Activity => Exactly what is written in the records below should be returned, minus the images.

(Page images and extracted text)
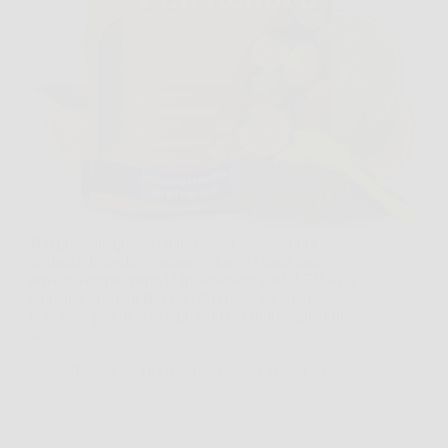
Hai presente quando il limone in vaso sembra
fermarsi, le foglie perdono colore e i frutti non
arrivano come speravi? In situazioni così, LERAVA
Concime Agrumi Bio può diventare un aiuto
concreto, perché nasce proprio per nutrire gli agrumi
in…
Redazione Books News
26 Marzo 2026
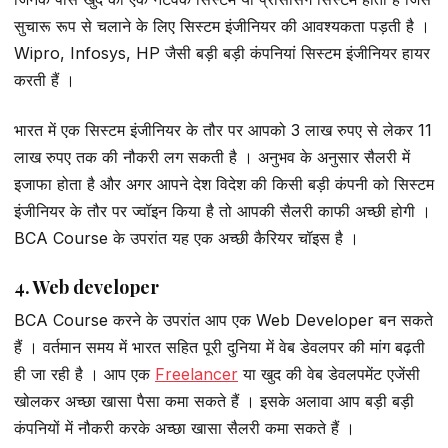
सुचारू रूप से चलाने के लिए सिस्टम इंजीनियर की आवश्यकता पड़ती है ।
Wipro, Infosys, HP जैसी बड़ी बड़ी कंपनियां सिस्टम इंजीनियर हायर
करती हैं ।
भारत में एक सिस्टम इंजीनियर के तौर पर आपको 3 लाख रुपए से लेकर 11
लाख रुपए तक की नौकरी लग सकती है । अनुभव के अनुसार सैलरी में
इजाफा होता है और अगर आपने देश विदेश की किसी बड़ी कंपनी को सिस्टम
इंजीनियर के तौर पर ज्वॉइन किया है तो आपकी सैलरी काफी अच्छी होगी ।
BCA Course के उपरांत यह एक अच्छी कैरियर चॉइस है ।
4. Web developer
BCA Course करने के उपरांत आप एक Web Developer बन सकते
हैं । वर्तमान समय में भारत सहित पूरी दुनिया में वेब डेवलपर की मांग बढ़ती
ही जा रही है । आप एक
Freelancer
या खुद की वेब डेवलपमेंट एजेंसी
खोलकर अच्छा खासा पैसा कमा सकते हैं । इसके अलावा आप बड़ी बड़ी
कंपनियों में नौकरी करके अच्छा खासा सैलरी कमा सकते हैं ।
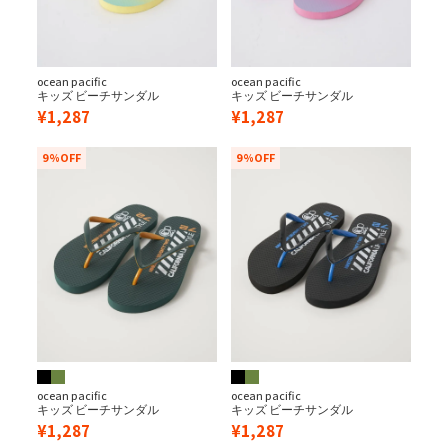
ocean pacific
ocean pacific
キッズ ビーチサンダル
キッズ ビーチサンダル
¥
1,287
¥
1,287
9%OFF
9%OFF
ocean pacific
ocean pacific
キッズ ビーチサンダル
キッズ ビーチサンダル
¥
1,287
¥
1,287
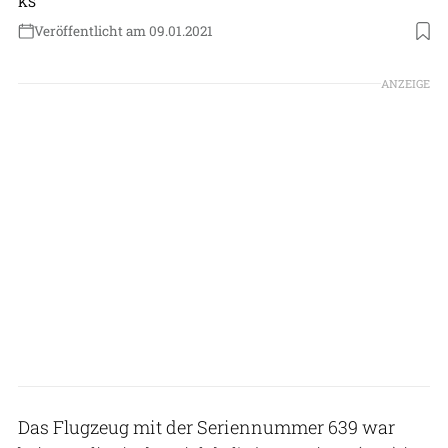
KS
Veröffentlicht am 09.01.2021
Foto: Armée de l´Air et de l´Espace
ANZEIGE
Das Flugzeug mit der Seriennummer 639 war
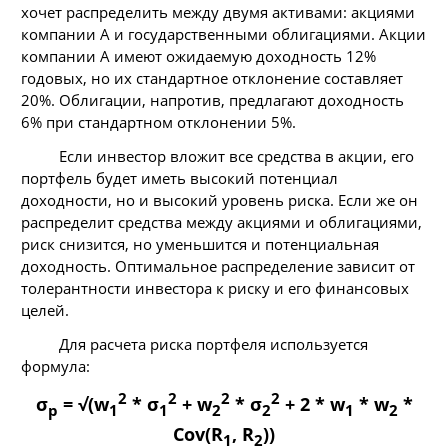
хочет распределить между двумя активами: акциями
компании А и государственными облигациями. Акции
компании А имеют ожидаемую доходность 12%
годовых, но их стандартное отклонение составляет
20%. Облигации, напротив, предлагают доходность
6% при стандартном отклонении 5%.
Если инвестор вложит все средства в акции, его
портфель будет иметь высокий потенциал
доходности, но и высокий уровень риска. Если же он
распределит средства между акциями и облигациями,
риск снизится, но уменьшится и потенциальная
доходность. Оптимальное распределение зависит от
толерантности инвестора к риску и его финансовых
целей.
Для расчета риска портфеля используется
формула:
2
2
2
2
σ
= √(w
* σ
+ w
* σ
+ 2 * w
* w
*
p
1
1
2
2
1
2
Cov(R
, R
))
1
2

Answer =>
Hai presente quando il limone in vaso sembra
fermarsi, le foglie perdono colore e i frutti non
arrivano come speravi? In situazioni così, LERAVA
Concime Agrumi Bio può diventare un aiuto
concreto, perché nasce proprio per nutrire gli agrumi
in…
Redazione Books News
26 Marzo 2026
सुचारू रूप से चलाने के लिए सिस्टम इंजीनियर की आवश्यकता पड़ती है ।
Wipro, Infosys, HP जैसी बड़ी बड़ी कंपनियां सिस्टम इंजीनियर हायर
करती हैं ।
भारत में एक सिस्टम इंजीनियर के तौर पर आपको 3 लाख रुपए से लेकर 11
लाख रुपए तक की नौकरी लग सकती है । अनुभव के अनुसार सैलरी में
इजाफा होता है और अगर आपने देश विदेश की किसी बड़ी कंपनी को सिस्टम
इंजीनियर के तौर पर ज्वॉइन किया है तो आपकी सैलरी काफी अच्छी होगी ।
BCA Course के उपरांत यह एक अच्छी कैरियर चॉइस है ।
4. Web developer
BCA Course करने के उपरांत आप एक Web Developer बन सकते
हैं । वर्तमान समय में भारत सहित पूरी दुनिया में वेब डेवलपर की मांग बढ़ती
ही जा रही है । आप एक
Freelancer
या खुद की वेब डेवलपमेंट एजेंसी
खोलकर अच्छा खासा पैसा कमा सकते हैं । इसके अलावा आप बड़ी बड़ी
कंपनियों में नौकरी करके अच्छा खासा सैलरी कमा सकते हैं ।
ocean pacific
ocean pacific
キッズ ビーチサンダル
キッズ ビーチサンダル
¥
1,287
¥
1,287
9%OFF
9%OFF
ocean pacific
ocean pacific
キッズ ビーチサンダル
キッズ ビーチサンダル
¥
1,287
¥
1,287
KS
Veröffentlicht am 09.01.2021
Foto: Armée de l´Air et de l´Espace
ANZEIGE
Das Flugzeug mit der Seriennummer 639 war
хочет распределить между двумя активами: акциями
компании А и государственными облигациями. Акции
компании А имеют ожидаемую доходность 12%
годовых, но их стандартное отклонение составляет
20%. Облигации, напротив, предлагают доходность
6% при стандартном отклонении 5%.
Если инвестор вложит все средства в акции, его
портфель будет иметь высокий потенциал
доходности, но и высокий уровень риска. Если же он
распределит средства между акциями и облигациями,
риск снизится, но уменьшится и потенциальная
доходность. Оптимальное распределение зависит от
толерантности инвестора к риску и его финансовых
целей.
Для расчета риска портфеля используется
формула:
2
2
2
2
σ
= √(w
* σ
+ w
* σ
+ 2 * w
* w
*
p
1
1
2
2
1
2
Cov(R
, R
))
1
2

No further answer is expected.